→ **Source data**:
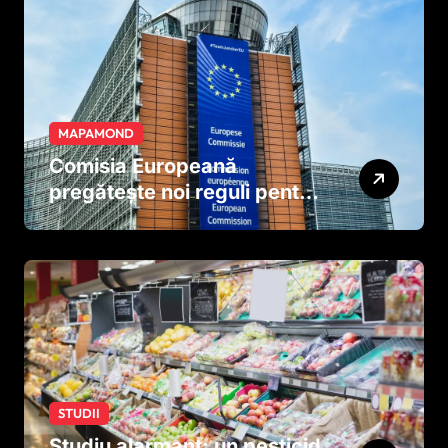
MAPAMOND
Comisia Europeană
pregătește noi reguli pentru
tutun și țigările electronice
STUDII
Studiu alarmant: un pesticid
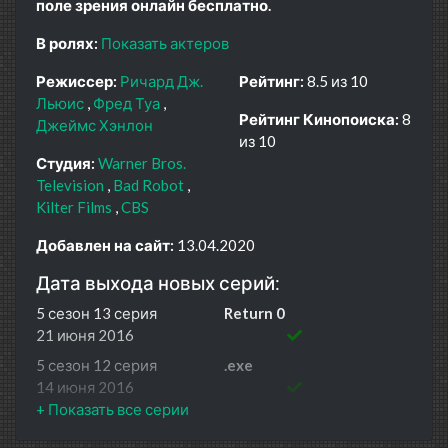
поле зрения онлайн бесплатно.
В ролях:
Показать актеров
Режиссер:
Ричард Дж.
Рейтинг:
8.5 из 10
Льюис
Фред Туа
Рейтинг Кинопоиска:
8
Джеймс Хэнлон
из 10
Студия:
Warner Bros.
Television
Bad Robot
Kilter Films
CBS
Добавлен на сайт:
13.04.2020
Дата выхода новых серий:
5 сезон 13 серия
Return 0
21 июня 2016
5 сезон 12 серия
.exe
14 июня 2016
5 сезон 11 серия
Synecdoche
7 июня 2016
...
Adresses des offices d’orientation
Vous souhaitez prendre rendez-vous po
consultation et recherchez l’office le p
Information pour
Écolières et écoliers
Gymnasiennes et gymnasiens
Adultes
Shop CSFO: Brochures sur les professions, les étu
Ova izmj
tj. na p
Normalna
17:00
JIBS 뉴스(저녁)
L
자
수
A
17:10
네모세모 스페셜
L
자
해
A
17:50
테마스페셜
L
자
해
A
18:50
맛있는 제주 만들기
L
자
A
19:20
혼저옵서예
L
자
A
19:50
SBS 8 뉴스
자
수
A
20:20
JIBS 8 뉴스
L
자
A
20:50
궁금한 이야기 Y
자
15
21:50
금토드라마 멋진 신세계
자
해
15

→ **What is required**:
Which lines of the material contain the string "серия"? List each of them.

→ **Output below**:
5 сезон 13 серия
5 сезон 12 серия
5 сезон 11 серия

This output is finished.